Удивительно, как История, подобно опытному ремесленнику, в нужном месте и в нужный момент находит единственное пригодное орудие для своего продвижения. Военную реформу, которая не только позволила остановить варваров, но и сделала возможным переход от Республики к Империи, мог осуществить только полководец неаристократического происхождения. Пожалуй даже только такой вот бывший поденщик и простой солдат. Конечно, все взаимообусловлено. Замена Метелла на Мария явилась следствием недовольства римлян коррупцией в среде сенатской аристократии. Но если бы Марий не появился на политическом горизонте Рима, военная реформа не была бы проведена и кимвры завоевали бы Италию. Тогда была бы совсем другая История, и мы были бы другие, и, наверное, по поводу совсем других обстоятельств размышляли бы о том, что История всегда вовремя находит необходимые средства для своей реализации.

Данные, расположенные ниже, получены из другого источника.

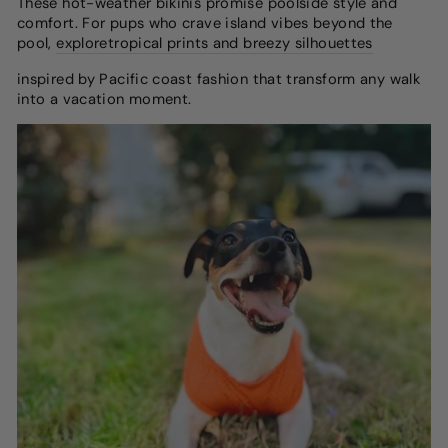
These hot-weather bikinis promise poolside style and
comfort.
For pups who crave island vibes beyond the
pool,
explore
tropical prints and breezy silhouettes
inspired by Pacific coast fashion
that transform any walk
into a vacation moment.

Революционная сущность военной реформы Мария состояла в том, что он, как мы сейчас говорим, заменил гражданское ополчение на профессиональную армию. Со времен царя Сервия Туллия и до той поры римское войско набиралось путем регулярного призыва граждан, обладающих определенным имущественным достатком. Защита отечества была почетной обязанностью тех, кому было что защищать и в личном плане тоже. В массе своей это были крестьяне. Сохранялся, хотя и был снижен по сравнению с первоначальным, минимальный имущественный ценз, допускавший зачисление в ряды римского войска. Подразделения личного состава легионов и их вооружение, приобретаемое на свои средства, соответствовали различиям в состоятельности солдат. Хотя воины получали жалованье от казны, а во II веке им доставалась еще и доля военной добычи, это лишь частично компенсировало их убытки, связанные с долговременным отсутствием на полях. Марий отменил все имущественные ограничения как на вступление в армию, так и для формирования подразделений войска и вооружения солдат. Теперь в армию вербовались добровольцы. В ту пору ими оказывались преимущественно лишившиеся земли крестьяне, сельские поденщики и люмпены, околачивавшиеся в Риме, число которых неимоверно выросло после введения Гаем Гракхом государственной продажи дешевого хлеба. Эти люди выбирали военное дело как свой постоянный и единственный источник средств существования. В случае большой войны, помимо постоянного профессионального войска, мог быть произведен и дополнительный набор солдат на время военных действий, если, конечно, сенат находил средства на их вооружение и содержание.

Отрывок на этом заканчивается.